Tendler climbed to his feet at the last possible moment. This fight was not over. The fans from Kensington roared with both anguish and delight. Their boy had done that! Knocked a would-be champ down to the mat! Others murmured: sure, but that Goldman kid was in for a hard bit of schooling. You don’t knock down someone like Tendler and expect the rest of the match to go all polite.
Third round, Tendler was back at it, attacking the kid’s torso with rapid-fire stiff punches yet keeping his distance. The kid from Kensington barely seemed to notice.
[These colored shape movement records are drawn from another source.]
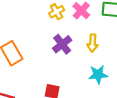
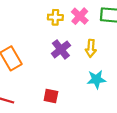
yellow cross: (57, 12) -> (55, 17), turned 32

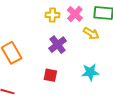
yellow arrow: (91, 48) -> (91, 33), moved, turned -63
red square: (51, 96) -> (50, 75), moved

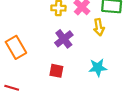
yellow arrow: (91, 33) -> (99, 27), turned 49

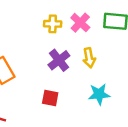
yellow arrow: (99, 27) -> (89, 58), moved

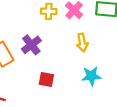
purple cross: (59, 60) -> (31, 45), moved

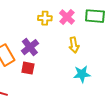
red square: (46, 80) -> (28, 68), moved

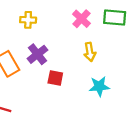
yellow cross: (45, 18) -> (28, 20), moved
red square: (28, 68) -> (55, 78), moved

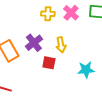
yellow cross: (28, 20) -> (48, 14), moved
yellow arrow: (90, 52) -> (61, 45), moved

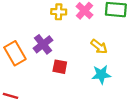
yellow arrow: (61, 45) -> (99, 47), moved, turned -42

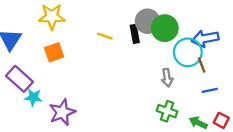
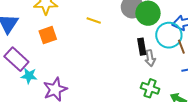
black rectangle: (135, 34) -> (142, 47), moved

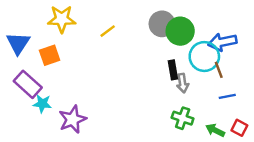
yellow line: (94, 21) -> (108, 31), moved, turned -56
orange square: (48, 35) -> (50, 55), moved

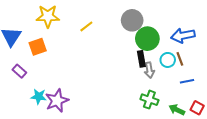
green circle: (180, 31) -> (147, 39), moved
cyan circle: (204, 57) -> (168, 60), moved, size x0.6
purple rectangle: (28, 84) -> (19, 71), size x0.6
cyan star: (42, 104) -> (39, 97), moved

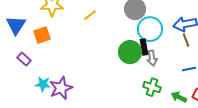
green circle: (147, 39) -> (130, 52), moved
brown line: (180, 59) -> (186, 40), moved
cyan circle: (168, 60) -> (150, 29), moved, size x1.6

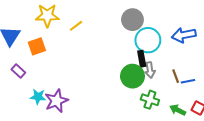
yellow line: (90, 15) -> (76, 26), moved
brown line: (186, 40) -> (176, 76), moved
green circle: (130, 52) -> (132, 76), moved

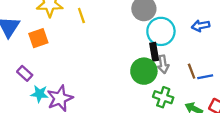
yellow line: (76, 26) -> (81, 15), turned -72
blue arrow: (184, 35) -> (201, 26), size x0.7
purple rectangle: (18, 71) -> (25, 73), moved

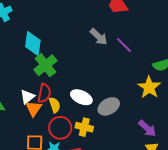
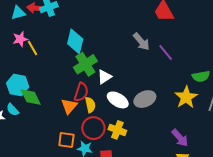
white triangle: (27, 97) -> (104, 77), moved
gray ellipse: (109, 106) -> (145, 99), moved

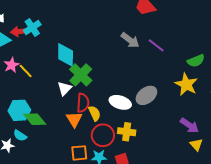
white triangle: (104, 77) -> (65, 88), moved

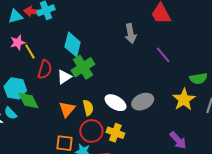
gray arrow: (130, 40) -> (131, 34), moved, turned 30
red semicircle: (83, 103) -> (45, 69), moved

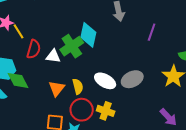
cyan diamond: (73, 44) -> (88, 35), moved
purple line: (163, 55) -> (152, 32), turned 60
white triangle: (64, 77) -> (53, 56), turned 42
And in the fourth, Goldman let loose a series of brutal right hooks that further blackened Tendler’s already blackening eye…
The City of Philadelphia was welcoming New Year’s Day 1924 with the usual: mockery, booze and violence.
The Mummers strutted five miles up Broad Street towards City Hall as an icy wind blasted in from the Delaware River and cut through the thousands of spectators lining the sides of the parade route, chilling them to the bone.
The performers were hurting, too. A 24-year-old member of the Klein Shooters Club, wearing a flimsy dress and blackface, had to be taken to nearby St. Agnes’ Hospital for exposure. (The Mummer had been impersonating a “negress” in a “gown that emphasized the brevity of feminine apparel,” according to one newspaper account.) Frosty gusts whipped at the capes and costumes so fiercely that “every division was a broken rainbow of streaming fabric,” wrote Philadelphia Inquirer reporter Richard J. Beamish. “[The wind] blew one of the king jockeys down four times between Porter and Wharton streets, and men and boys in plain clothes were commandeered to steady the wearers of large, stiff costumes offering resistance to the gale.”